DALY CITY (KPIX 5) -- Across the Bay Area, state and nation, the plea is the same from nurses and frontline healthcare workers: there is not enough personal protective equipment (PPE).

"One N95 per shift, one face shield for a paper if you're lucky enough to be using a paper and one face shield, and it is your one and only one that you're responsible," Phoebe Minkler, an ICU nurse at Seton Medical Center told KPIX via FaceTime Thursday.

"We're all being exposed and I don't feel we have what we need. We do have the bare minimum of what we need. Things the CDC used to recommend, things that we were taught for years and years as far as infection control, to use the same mask to go to two different patient rooms, I probably would've been disciplined for in the past. Now we're doing it because we have to ration everything we have."

Seton's president, Anthony Armada, says he is ordering supplies, but they aren't coming in.

"We ordered enough PPEs from our vendors - which we are getting an average of about 20 percent fill rate," Armada said. He acknowledges rationing is happening; he says 15,000 N95 masks were delivered Thursday and that supply should last 25 days.

"The N95s right now is a shift long protection--it is given to the nurse along with a surgical mask if they need it and all of our frontline nurses have been issued face shields for added protection."

RELATEDDesperate For Protective Equipment, Seton Medical Center Nurses Plan Thursday Protest

Dr. Michael Anderson, the head of UCSF Benioff Children's Hospital, says the practice is the same throughout the UCSF system. "They are issued an N95 mask as I understand, then if it's soiled or dirty, then they'll get a new one."

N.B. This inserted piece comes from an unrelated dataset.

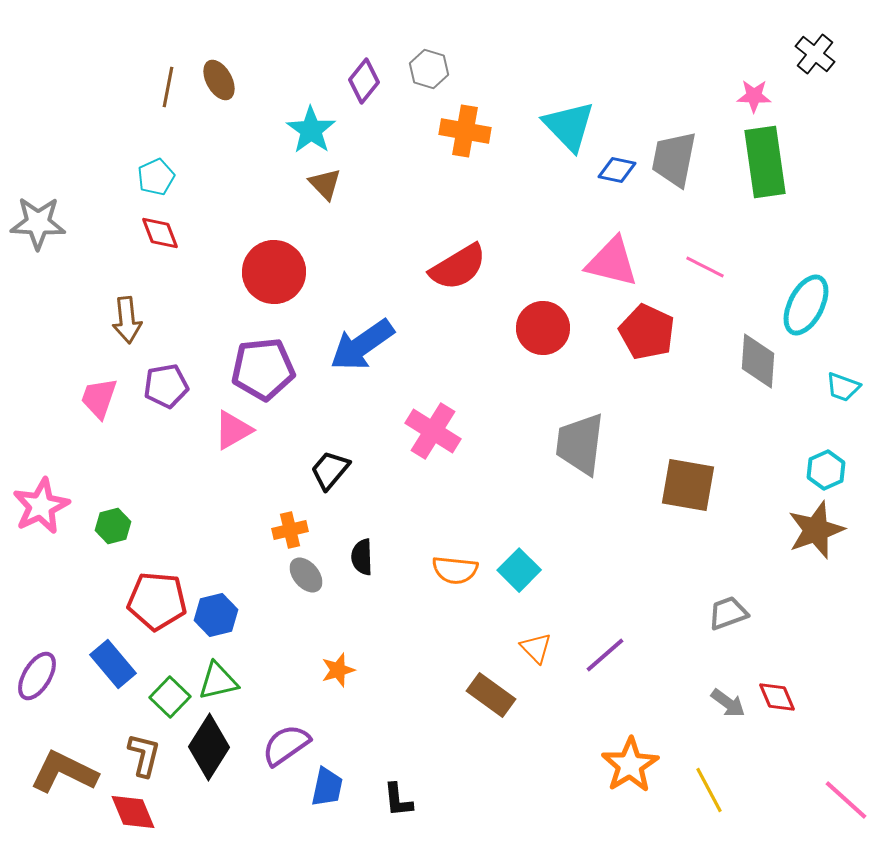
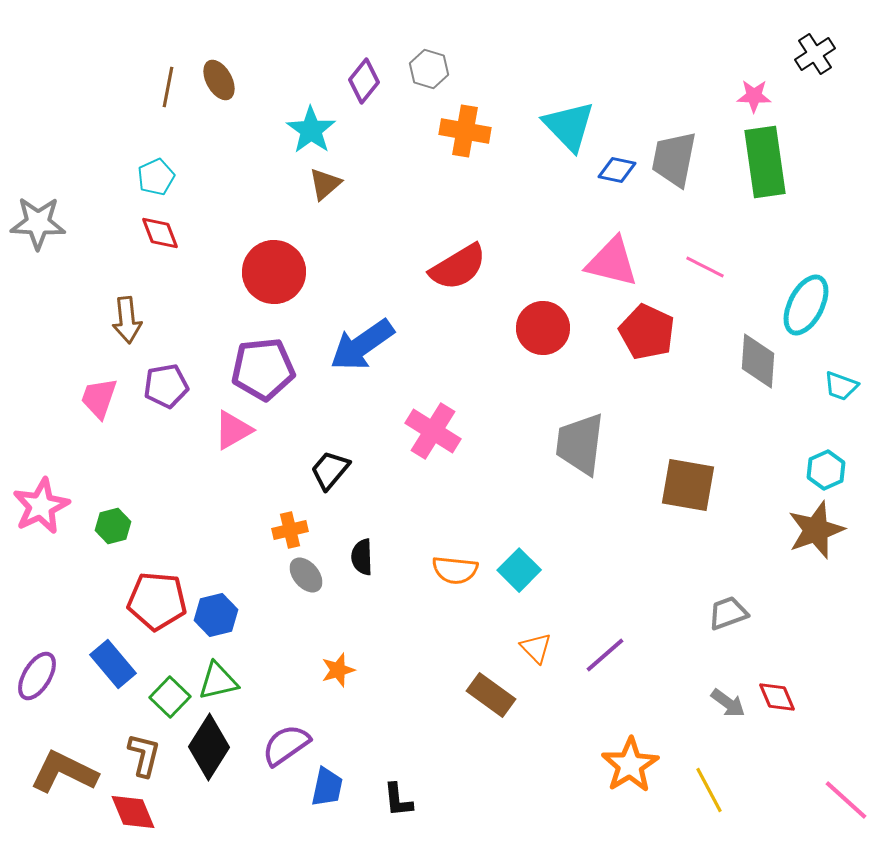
black cross at (815, 54): rotated 18 degrees clockwise
brown triangle at (325, 184): rotated 33 degrees clockwise
cyan trapezoid at (843, 387): moved 2 px left, 1 px up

Typically, all of a healthcare provider's PPE would be swapped out for every patient. Armada says he wants to get back to that standard at Seton.

"That's how it has been. That's what it was when we weren't in this pandemic and national shortage and as soon as the stockpile arrives from the various vendors in this country and out of this country, then we clearly will want to make sure we get back to our normal routine of making sure that those PPEs are used appropriately."

Third year Stanford Medical Student Kelly Zhang has been running PPE drives. "We started off asking some hospitals whether we could get them some PPE and now we're getting overwhelming requests," Zhang said.

Zhang and her classmates are holding another PPE drive this weekend, starting Friday, at 645 San Antonio Road in Mountain View from 10 a.m to 3 p.m.